Real viruses come in all sorts of flavours. Some are RNA based, and just inject themselves into the cytoplasm. Some are DNA based, and infect the host's actual DNA, injecting itself into the strand. Most of the repetitive, non coding portions of our own genome are probably ancient viruses that got deactivated through some means.
We need to carefully balance the competing needs of viruses-as-evolutionary-partners and viruses-as-weapons for the program itself. Viruses are very useful in zerobot sims. Some of the most impressive developments have been from propogating viruses. Likewise some of the most interesting weapons are viruses, since generally you want a virus to gimp an enemy instead of outright kill them.
As I see it, it's imperitive for viruses to become part of the bot's primary DNA in some way. It's also important for viruses to have access to everything that regular DNA has access to. Both of these are important for horizontal gene transfer. Don't think of viruses as some short of one-shot-kill weapon that DNA needs to protect itself againt. Viruses are bits of cousin DNA without a host to propogate it. They're like uninvited relatives. No more or less legitimate than you are, just annoying
to you.
I still would tweak them. Because virus are placed at the end of the code,
Viruses are placed
after a random gene.
.delgene gives virtual virus inmunity for bots that check for any appended genes. That's neat if it emerges on an evosim, but not so fun for hand made bots.
delgene only gives immunity to bots who can immediately determine where the virus was placed, ie: one gene bots. And even then, only for a single cycle, with some caveats.
If the virus was inserted randomly after any 'stop' it would be more expensive to provide full virus inmunity through code.
It's possible to code a normal bot (not one gened or anything) without any stops. Modern DB DNA is extremely flexible in format. A single cond statement can control many different start/else blocks. This has problems in other places too. Most of the time, parts of the program can't agree on where one gene starts or another ends.
This also has issues with viruses and their cond statements (or lack thereof).
...Such a model may mor eclosely simualte RNA viruses, allowing for the hijack of soem of the functionality of an existing gene. Bots can mutate their own sequences to defend against such recognizers, like evolving a different protein coat. Nature is full of such battles and arms races at the genome level.
Same as my other post, I don't like making the genome part of the phenotype. This is one of the few things I have strong negative feelings toward.
I shoudl point out that the seperation between geneotype and phenotype is not a crisp one, in DB or in nature. An organism's genotype has physical representation, is accessable, manipulatable, corruptable, etc.
In nature, there's a strong disconnect between the blueprint and the protein it creates. DNA->RNA->Protein. Why does such a mechanism exist except to seperate the core "logic" an organism uses from the implementation of that logic.
For Alife sims, I think this seperation is important because if it's
not there, a genome will tend to become extremely brittle and resistant to change, and simplify and streamline itself at the expense of complex behavior (so called retrograde-evolution)
I think I also favor the addition of commands which allow for sequence policing and correcting e.g. computing checksums and BP sequence copy and deletion primitives. One can imagine this leading to bots taking reproduction into their own hands (so to speak) by evolving genome copying machinery with error correction.
I'm not against exploring analogues for DNA repair mechanisms, but I'm strongly against giving bots a clear cut hash test of its DNA. Real DNA is billions of base pairs. It's impossible for the whole genome to know when part of it has been changed.
Take, for example, diploidness and sex. One possible origin is DNA repair. Maybe two cells will join briefly to check the differences in their DNA for errors, and this practice eventually gave rise to what sex is (think sex on the fungal or microscopic level, not mammalian sex).
DNA repair is wonderfully, beautifully, hacked together and error prone. The cell has no way to magically detect foreign DNA and eject it. Even relatively routine repairs cause mutations and other changes to the DNA. Excising a virus that's inserted itself into the genome is flatly improbable.

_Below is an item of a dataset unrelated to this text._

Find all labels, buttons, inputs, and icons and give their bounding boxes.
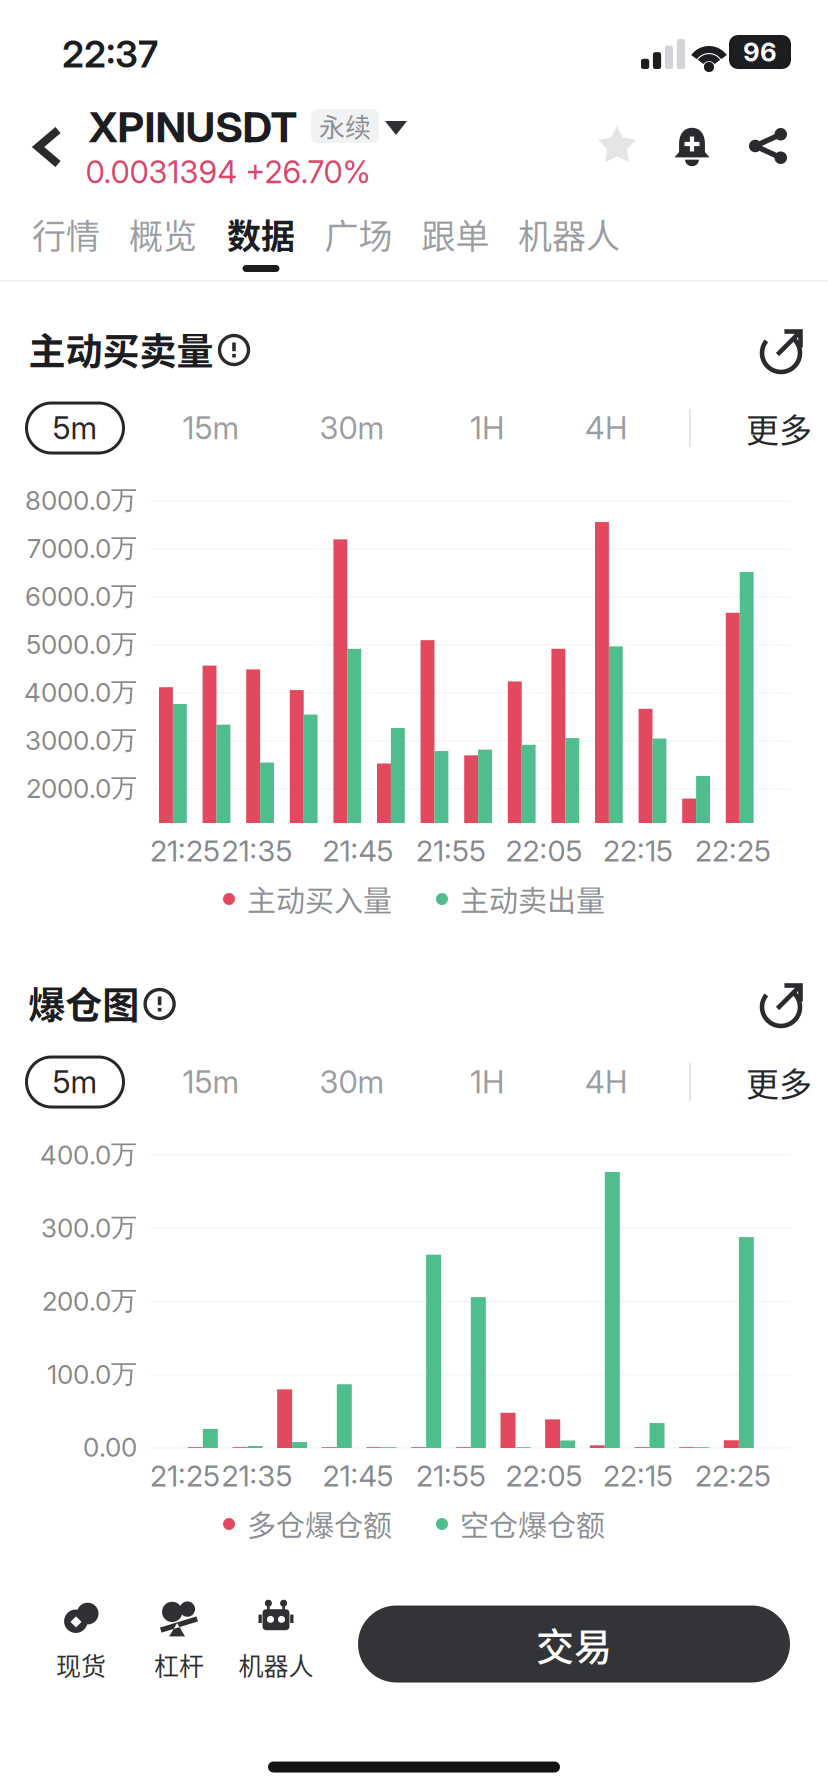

DNA is the one place where I want to stick as closely to nature as at all possible. The form of life is so varied, but the form of DNA is not. DNA must be doing something right, carefully balancing the competing needs of evolution and conservatism.
This is why my work on the next generational DNA language is so important. Viruses-as-codules or viruses-as-chromosomes allow viruses to infect a cell, alter its workings on par with the rest of the genome, yet without causing interuption to the regular work of the rest of the genome. Viruses can be seen as weapons or horizontal gene transfer depending only on your point of view.
In the short term, the most "fair" way to insert DNA would be randomly at any point. Let viruses easily overpower whatever local DNA they get inserted inside. Let there be no way for a virus to excise this virus. Strengthen the primary viral defense: slime. Get rid of delgene, which can have no useful purpose in such a system, and is grossly overpowered as a weapon. You free DNA from the constrictions of making itself virus proof without overpowering viruses.